Drought in Brazil’s Amazon Basin Forest, Pantanal

In Americas, Drought & Fires, News Headlines

Brazil’s Amazon basin forest and the Pantanal area, both home to a rich variety of flora and fauna, are experiencing a severe drought, officials have said.

After record floods last year due to a historic rise in water levels in the Amazon River, several communities in western parts of Amazonas state are now isolated due to a drought. Officials are already calling it the worst drought since 1973.

The Jurua River in the Amazon is now practically dry, hampering navigation on its waters.

“The Jurua’s water levels have fallen dramatically. Here, in Itamarati, we are only 60 centimeters (1.97 feet) from the worst drought in 2005,” the city’s mayor, Joao Campelo, told O Globo.

Campelo said local watermelon, manioc (cassava root) and fruit plantations had been particularly hard hit.

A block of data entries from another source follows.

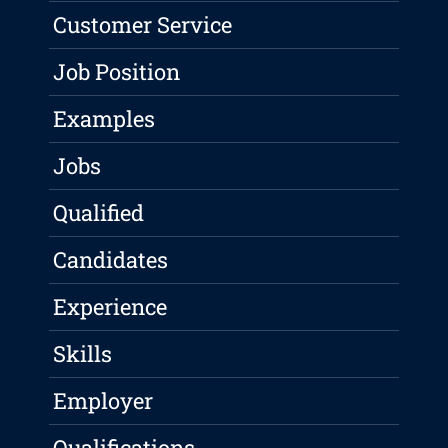
Customer Service
Job Position
Examples
Jobs
Qualified
Candidates
Experience
Skills
Employer
Qualifications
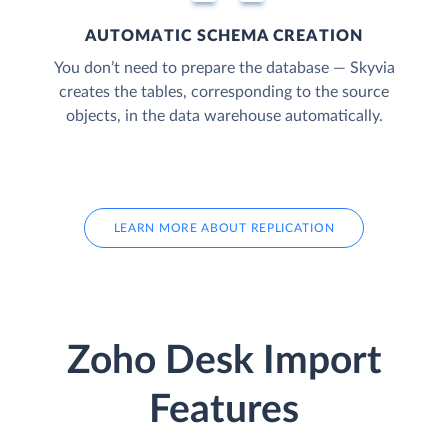
AUTOMATIC SCHEMA CREATION
You don’t need to prepare the database — Skyvia
creates the tables, corresponding to the source
objects, in the data warehouse automatically.
LEARN MORE ABOUT REPLICATION
Zoho Desk Import
Features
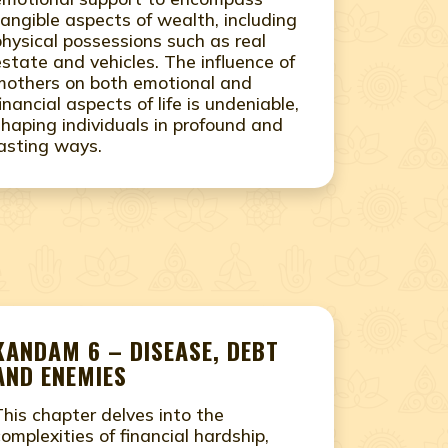
tangible aspects of wealth, including
physical possessions such as real
estate and vehicles. The influence of
mothers on both emotional and
financial aspects of life is undeniable,
shaping individuals in profound and
lasting ways.
KANDAM 6 – DISEASE, DEBT
AND ENEMIES
This chapter delves into the
complexities of financial hardship,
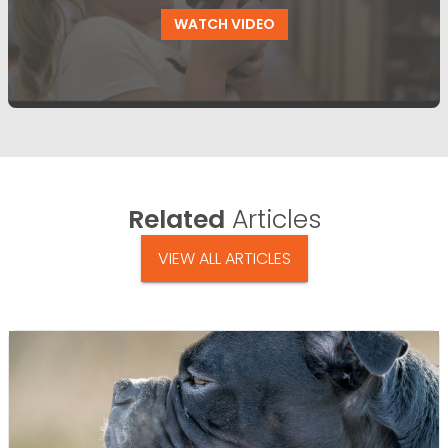
WATCH VIDEO
Related
Articles
VIEW ALL ARTICLES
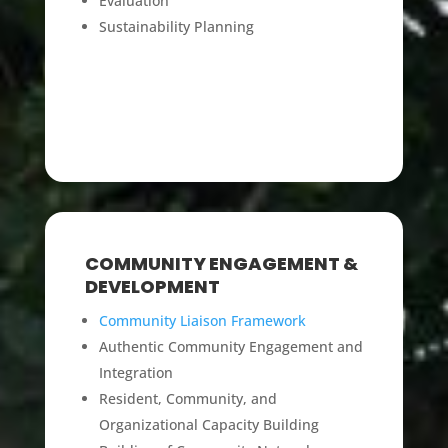
Evaluation
Sustainability Planning
COMMUNITY ENGAGEMENT &
DEVELOPMENT
Community Liaison Framework
Authentic Community Engagement and
Integration
Resident, Community, and
Organizational Capacity Building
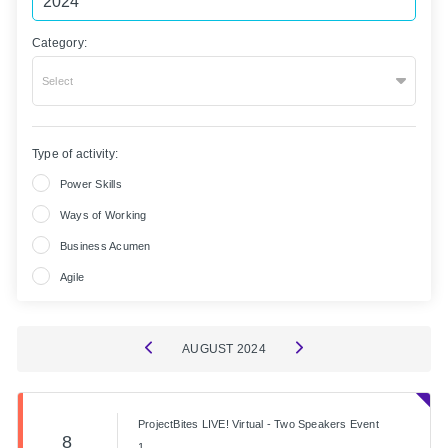
Category:
Select
Type of activity:
Power Skills
Ways of Working
Business Acumen
Agile
AUGUST
2024
ProjectBites LIVE! Virtual - Two Speakers Event
8
1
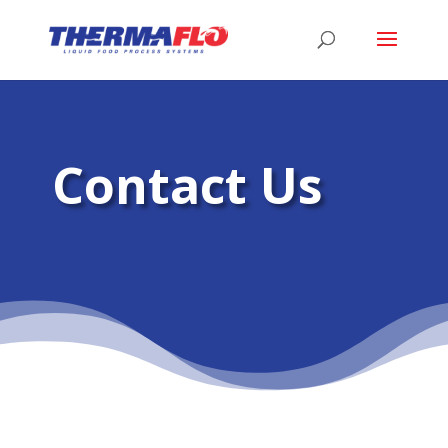
Contact Us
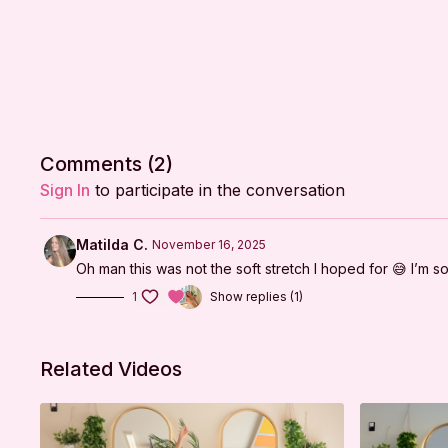
Comments (
2
)
Sign In
to participate in the conversation
Matilda C.
November 16, 2025
Oh man this was not the soft stretch I hoped for 😅 I’m soo
1
Show replies (1)
Related Videos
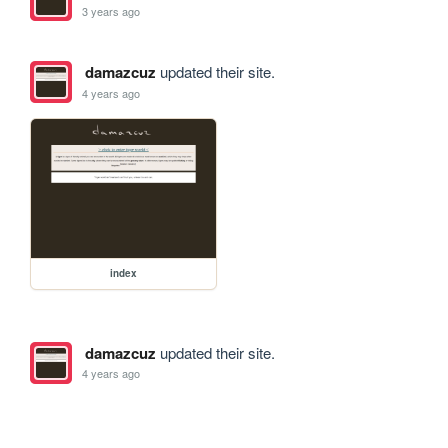
3 years ago
damazcuz
updated their site.
4 years ago
index
damazcuz
updated their site.
4 years ago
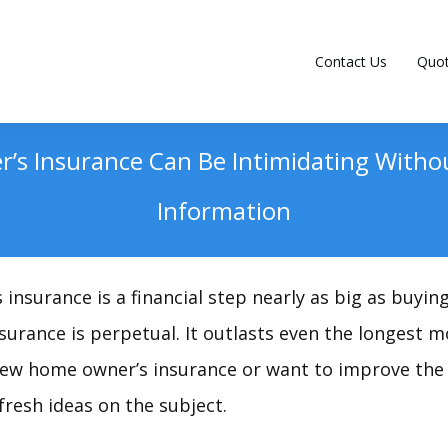
Contact Us
Quo
s Insurance Can Be Intimidating Witho
Information
nsurance is a financial step nearly as big as buyin
insurance is perpetual. It outlasts even the longest
new home owner’s insurance or want to improve the 
fresh ideas on the subject.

Other cities and towns like Envira, which also usually depends on the waters for trade and commerce, have declared states of emergency. The regional government is due to send food and water to the more than 80,000 people estimated to have been affected by the disaster.

These communities can now only be accessed by foot through paths in the forest.

In Pantanal, a vast swampy region in central-western Brazil, waters have dropped dramatically in the Chacore Bay, the third largest in the country.